Nefes kestiler

Haberin Devamı ›
İki tarafın da birbirini yokladığı, buna göre pozisyon alma hazırlığı yaptığı dönemde gelen iki gol gariptir; geriye düşeni değil, öne geçen tarafı, yani Trabzonspor’u en azından bir süreliğine şaşırttı. Fenerbahçe tempoyu yükseltti, ev sahibi ekip buna ayak uydurdu, maç böyle devam etti. Bir o bir bu taraf derken, pozisyonlar, goller baş döndürdü adeta.
Bu tempoda çabuk adamların önemi büyüktür. Trabzonspor, bu anlamda kötü günündeki Alanzinho’yu kullanamadı. Ama Aykut Kocaman, benzer özellikleri olan Stoch’u, Trabzonspor’un farkı yine ikiye çıkardığı anlarda erken sahaya sürüp oyunu dengeledi.

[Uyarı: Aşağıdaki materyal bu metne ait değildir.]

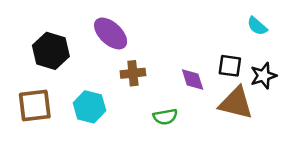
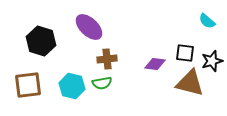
purple diamond: (193, 79) -> (155, 64), turned -65
green semicircle: (165, 117) -> (102, 83), moved

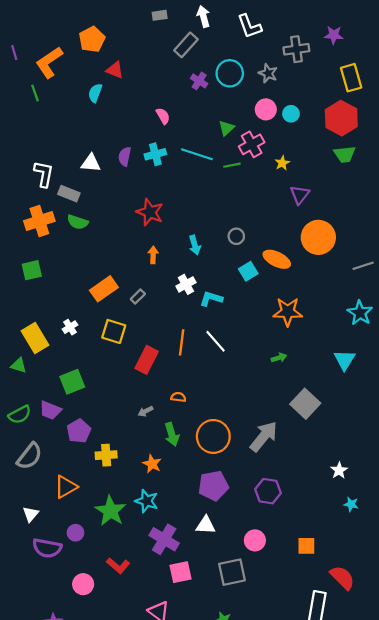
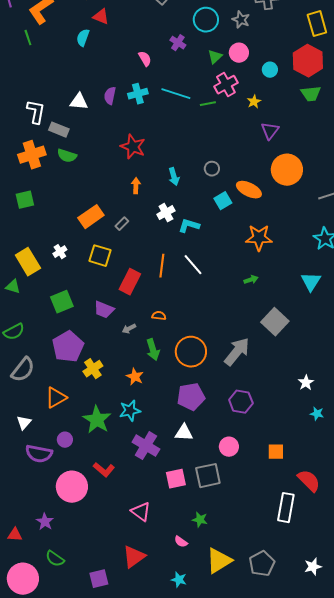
purple cross: (199, 81) -> (178, 43), moved
cyan circle: (291, 114) -> (270, 70), moved
green triangle: (226, 128) -> (215, 57), moved
purple trapezoid: (50, 410) -> (104, 310), moved
purple pentagon: (79, 431) -> (68, 347), size x1.4
yellow cross: (106, 455) -> (93, 369), turned -30
cyan star: (147, 501) -> (130, 411), turned -30
pink square: (180, 572) -> (176, 479), moved
pink circle: (83, 584) -> (72, 487), size x1.6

Karşılığını da çabuk aldı.
Bu tempoyu uzun soluklu sürdürmek, üstelik nem oranı yüksek bir havada kolay değildi. Buna rağmen iki taraf da 70 dakika süreyle izleyenleri heyecandan yerlerinde oturtmadı. Bu tür maçların affı yoktur, yakaladın mı atacaksın. Ama ikinci yarının başlamasıyla birlikte, hatta ilk 10 dakikada Trabzonspor tam üç kez, ikinci 10 dakikasında ise Fenerbahçe iki kez çok net fırsatları inanılmaz biçimde kaçırdı. İşte bunlar yüksek tempolu ve kaliteli bu futbola yakışmadı. Yetmedi, Bordo- Mavililer’in en verimsiz oyuncusu konumundaki Colman, maçtaki tek olumlu hareketiyle ürettiği penaltıyı kendi harcadı.
Maçın kalan 15 dakikalık bölümünde iki tarafta da baş gösteren yorgunluk belirtileri, oyun disiplininin kaybolmasına neden oldu. Fenerbahçe kontrolsüz yüklendi, Trabzonspor kapandı, çabuk çıkıp karşılık vermeye çalıştı. Ancak bu işte kullanacağı oyuncular sahada olmayınca da etkili olmadı.
Tek farkı korumayı doğal olarak başarı saydı. Aykut Kocaman’ın maçı kurtarma, olmazsa en azından beraberlik adına Alex hamlesi de tutmadı. Dahası kulübede tutma kararının haklılığı da kötü performansıyla kanıtlandı.